ACTIVITY
Please give back the listing below word for word and drop any images.

SOURCE DATA
-.-.-

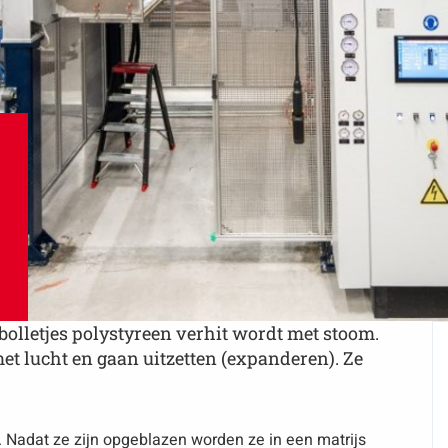
olletjes polystyreen verhit wordt met stoom.
met lucht en gaan uitzetten (expanderen). Ze
 Nadat ze zijn opgeblazen worden ze in een matrijs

-.-.-

TASK SOLUTION
olletjes polystyreen verhit wordt met stoom.
met lucht en gaan uitzetten (expanderen). Ze
 Nadat ze zijn opgeblazen worden ze in een matrijs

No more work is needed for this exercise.